PUPR NTB mengapresiasi Inpres Jalan Daerah atasi infrastruktur

Kepala Dinas PUPR Nusa Tenggara Barat (NTB), Ridwan Syah. (ANTARA/Nur Imansyah).

Mataram (ANTARA) - Kepala Dinas PUPR Nusa Tenggara Barat Ridwan Syah mengapresiasi Instruksi Presiden (Inpres) Jalan Daerah sehingga menjadi solusi mengatasi pembangunan infrastruktur di wilayah itu.

"Alhamdulillah, adanya Inpres jalan daerah, sebagai solusi pembangunan infrastruktur di NTB, semoga segala usulan dapat ditangani secepatnya," ujarnya usai mendampingi Gubernur NTB Zulkieflimansyah menemui Menteri PUPR Basuki Hadimoeljono dalam keterangan di Mataram, Selasa.

Ia mengatakan Inpres Jalan Daerah merupakan target dari Presiden Joko Widodo untuk menyelesaikan persoalan jalan yang menjadi kewenangan daerah tetapi ditangani melalui anggaran kementerian.

Selain itu, seluruh kepala daerah di NTB dengan gamblang dan lugas sudah menyampaikan berbagai persoalan infrastruktur di setiap daerah. "Seluruh kepala daerah yang hadir tentu saja menyampaikan secara gamblang dan lugas sehingga Menteri Basuki juga sangat merespon dengan cepat," tuturnya.

Adapun beberapa usulan yang telah diajukan, di antaranya mengenai infrastruktur jalan, penanganan usai banjir dan air bersih. Beberapa jalan yang sudah masuk lelang di bulan ini, di antaranya jalan di Lembar Gili Mas, jalan di Kecamatan Langgudu Bima, untuk ruas yang lainnya akan diupayakan di dalam periode kedua tahun ini, atau paling lambat 2024.
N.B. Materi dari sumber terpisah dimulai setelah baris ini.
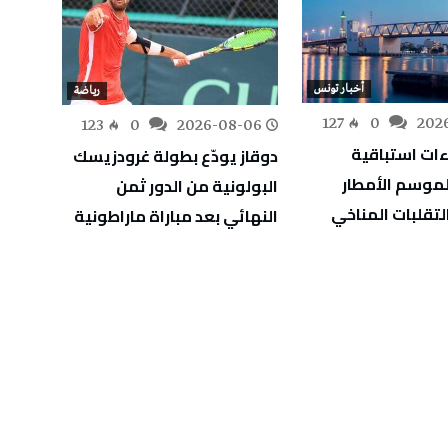
أخبار تونس
رياضة
-06
127
0
202
123
0
2026-08-06
اءات استباقية
سوسة:
دوقاز يودّع بطولة غرودزيسك
لموسم الأمطار
البولونية من الدور ثمن
لتقلبات المناخي
“إكست
النهائي بعد مباراة ماراطونية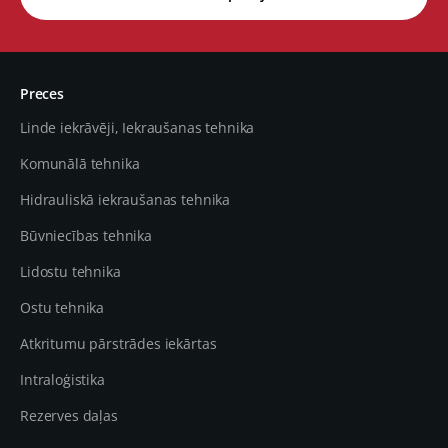
Preces
Linde iekrāvēji, Iekraušanas tehnika
Komunālā tehnika
Hidrauliskā iekraušanas tehnika
Būvniecības tehnika
Lidostu tehnika
Ostu tehnika
Atkritumu pārstrādes iekārtas
Intraloģistika
Rezerves daļas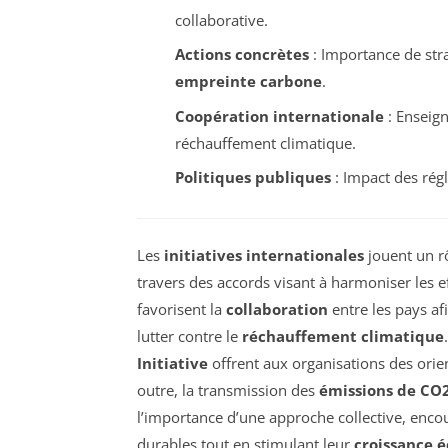
collaborative.
Actions concrètes
: Importance de stra
empreinte carbone
.
Coopération internationale
: Enseign
réchauffement climatique.
Politiques publiques
: Impact des régl
Les
initiatives internationales
jouent un rô
travers des accords visant à harmoniser les e
favorisent la
collaboration
entre les pays af
lutter contre le
réchauffement climatique
Initiative
offrent aux organisations des orien
outre, la transmission des
émissions de CO
l’importance d’une approche collective, enco
durables tout en stimulant leur
croissance 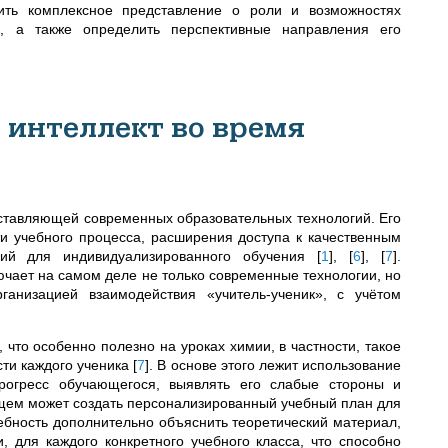
ить комплексное представление о роли и возможностях
ия, а также определить перспективные направления его
 интеллект во время
оставляющей современных образовательных технологий. Его
 учебного процесса, расширения доступа к качественным
вий для индивидуализированного обучения
[
1
]
,
[
6
]
,
[
7
]
.
ючает на самом деле не только современные технологии, но
ганизацией взаимодействия «учитель-ученик», с учётом
что особенно полезно на уроках химии, в частности, такое
сти каждого ученика
[
7
]
. В основе этого лежит использование
прогресс обучающегося, выявлять его слабые стороны и
ущем может создать персонализированный учебный план для
ребность дополнительно объяснить теоретический материал,
, для каждого конкретного учебного класса, что способно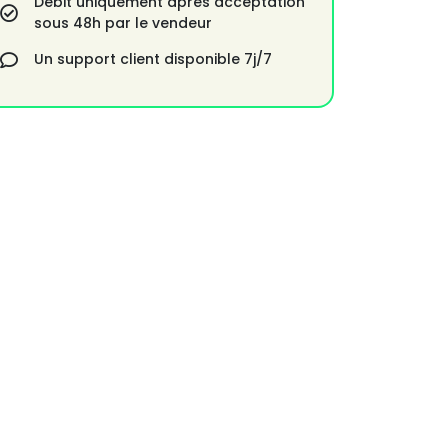
Débit uniquement après acceptation
sous 48h par le vendeur
Un support client disponible 7j/7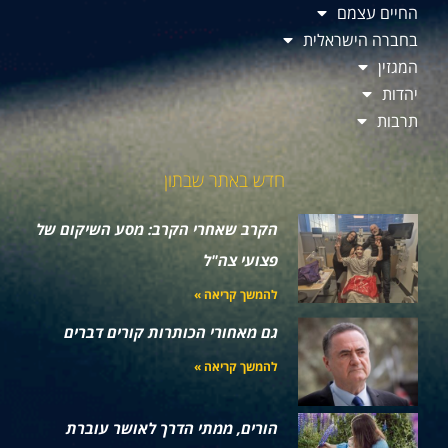
החיים עצמם
בחברה הישראלית
המגזין
יהדות
תרבות
חדש באתר שבתון
הקרב שאחרי הקרב: מסע השיקום של
פצועי צה"ל
להמשך קריאה »
גם מאחורי הכותרות קורים דברים
להמשך קריאה »
הורים, ממתי הדרך לאושר עוברת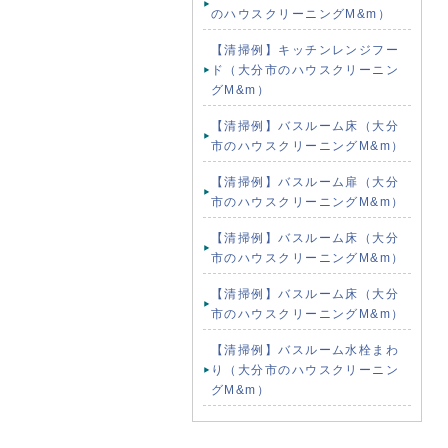
のハウスクリーニングM&m）
【清掃例】キッチンレンジフー
ド（大分市のハウスクリーニン
グM&m）
【清掃例】バスルーム床（大分
市のハウスクリーニングM&m）
【清掃例】バスルーム扉（大分
市のハウスクリーニングM&m）
【清掃例】バスルーム床（大分
市のハウスクリーニングM&m）
【清掃例】バスルーム床（大分
市のハウスクリーニングM&m）
【清掃例】バスルーム水栓まわ
り（大分市のハウスクリーニン
グM&m）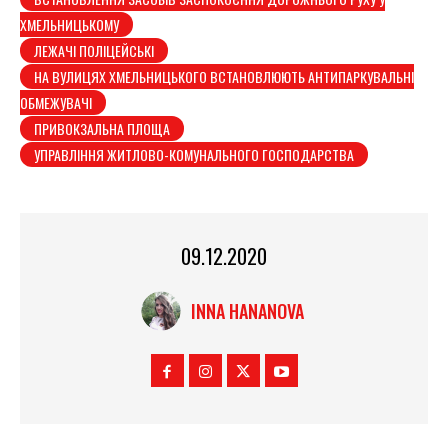
ХМЕЛЬНИЦЬКОМУ
ЛЕЖАЧІ ПОЛІЦЕЙСЬКІ
НА ВУЛИЦЯХ ХМЕЛЬНИЦЬКОГО ВСТАНОВЛЮЮТЬ АНТИПАРКУВАЛЬНІ
ОБМЕЖУВАЧІ
ПРИВОКЗАЛЬНА ПЛОЩА
УПРАВЛІННЯ ЖИТЛОВО-КОМУНАЛЬНОГО ГОСПОДАРСТВА
09.12.2020
INNA HANANOVA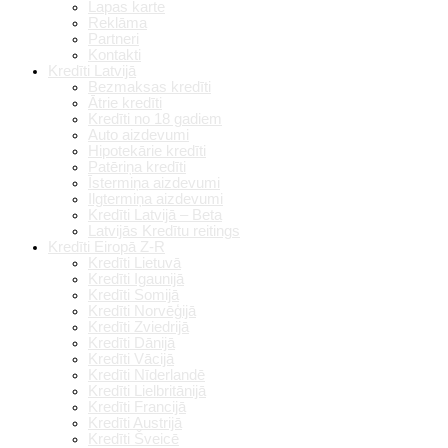
Lapas karte
Reklāma
Partneri
Kontakti
Kredīti Latvijā
Bezmaksas kredīti
Ātrie kredīti
Kredīti no 18 gadiem
Auto aizdevumi
Hipotekārie kredīti
Patēriņa kredīti
Īstermiņa aizdevumi
Ilgtermiņa aizdevumi
Kredīti Latvijā – Beta
Latvijās Kredītu reitings
Kredīti Eiropā Z-R
Kredīti Lietuvā
Kredīti Igaunijā
Kredīti Somijā
Kredīti Norvēģijā
Kredīti Zviedrijā
Kredīti Dānijā
Kredīti Vācijā
Kredīti Nīderlandē
Kredīti Lielbritānijā
Kredīti Francijā
Kredīti Austrijā
Kredīti Šveicē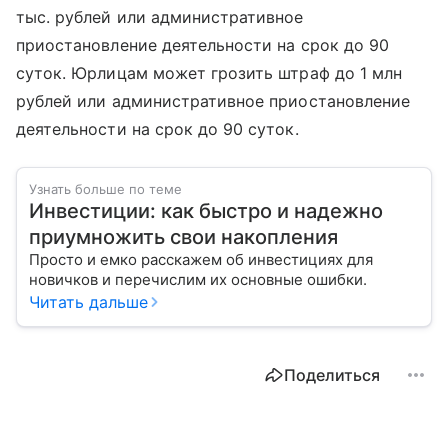
тыс. рублей или административное
приостановление деятельности на срок до 90
суток. Юрлицам может грозить штраф до 1 млн
рублей или административное приостановление
деятельности на срок до 90 суток.
Узнать больше по теме
Инвестиции: как быстро и надежно
приумножить свои накопления
Просто и емко расскажем об инвестициях для
новичков и перечислим их основные ошибки.
Читать дальше
Поделиться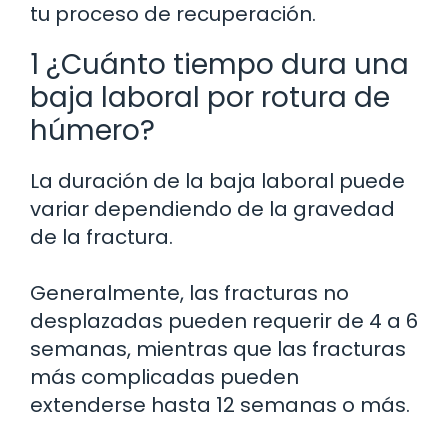
tu proceso de recuperación.
1 ¿Cuánto tiempo dura una
baja laboral por rotura de
húmero?
La duración de la baja laboral puede
variar dependiendo de la gravedad
de la fractura.
Generalmente, las fracturas no
desplazadas pueden requerir de 4 a 6
semanas, mientras que las fracturas
más complicadas pueden
extenderse hasta 12 semanas o más.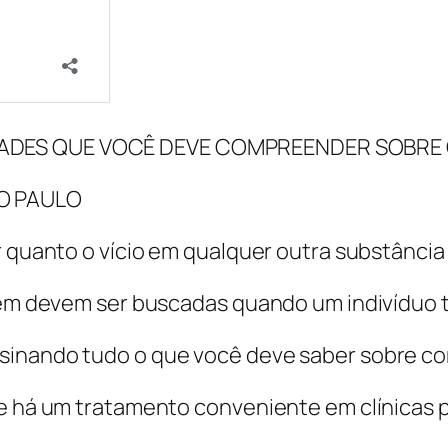
DADES QUE VOCÊ DEVE COMPREENDER SOBRE
O PAULO
 quanto o vício em qualquer outra substância il
mbém devem ser buscadas quando um indivíduo
sinando tudo o que você deve saber sobre c
se há um tratamento conveniente em clínicas p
Usulan lainnya terkait penanganan pasca banjir di wilayah Pulau Sumbawa, tepatnya di Kabupaten Bima, Kabupaten Sumbawa dan Sumbawa Barat. Untuk semua kabupaten akan diberikan bantuan bronjong dari Ditjen Sumberdaya Air untuk menangani lokasi - lokasi sungai termasuk pantai yang terkena abrasi, khusus Kota Mataram penyelesaian abrasi di sekitar pesisir pantai Ampenan.

Baca juga: Pengamat sebut langkah pemerintah ciptakan "Bali baru" lewat DPSP tepat
Baca juga: PUPR targetkan hunian ASN di IKN mulai konstruksi Juli 2023


Sementara, untuk air bersih telah diusulkan untuk di pulau Lombok SPAM regional untuk mendapatkan air baku dari BWS yaitu di mata air Sesaot, sehingga kebutuhan air minum dan air irigasi bisa dimanfaatkan sebaik-baiknya.